*Task statement:* Report each line of the records where "staticText" occurs.

*Input data:*

━━━━━━

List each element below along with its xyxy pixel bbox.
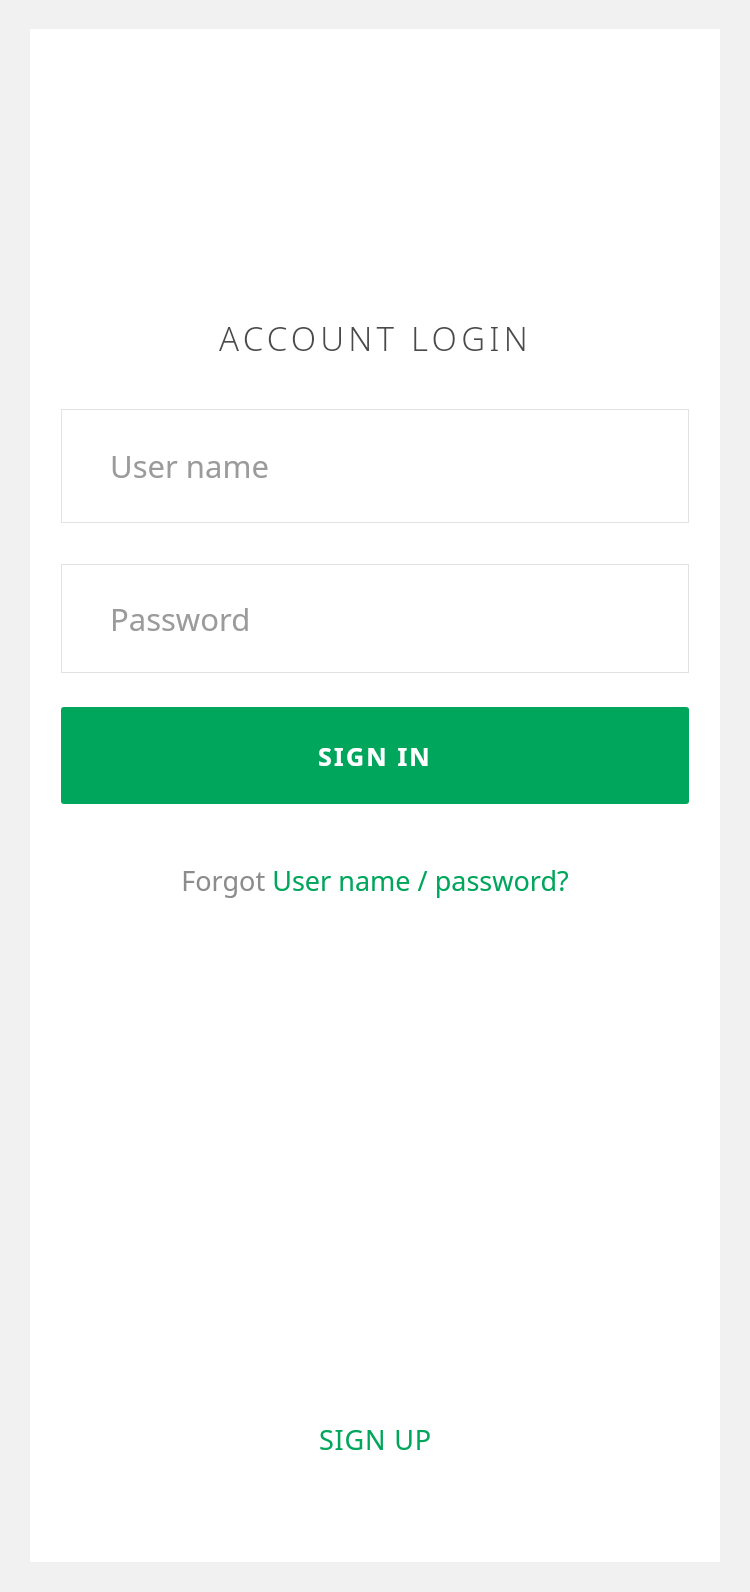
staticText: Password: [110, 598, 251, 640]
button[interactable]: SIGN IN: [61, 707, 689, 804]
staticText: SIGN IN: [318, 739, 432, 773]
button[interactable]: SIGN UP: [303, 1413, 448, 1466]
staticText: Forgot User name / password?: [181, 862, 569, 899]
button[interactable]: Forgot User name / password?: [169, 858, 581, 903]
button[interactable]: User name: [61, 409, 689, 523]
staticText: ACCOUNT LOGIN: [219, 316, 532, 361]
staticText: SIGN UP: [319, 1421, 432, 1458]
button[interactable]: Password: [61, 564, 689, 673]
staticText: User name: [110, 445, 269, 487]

━━━━━━

*Answer for this exercise:*
staticText: Password: [110, 598, 251, 640]
staticText: SIGN IN: [318, 739, 432, 773]
staticText: Forgot User name / password?: [181, 862, 569, 899]
staticText: ACCOUNT LOGIN: [219, 316, 532, 361]
staticText: SIGN UP: [319, 1421, 432, 1458]
staticText: User name: [110, 445, 269, 487]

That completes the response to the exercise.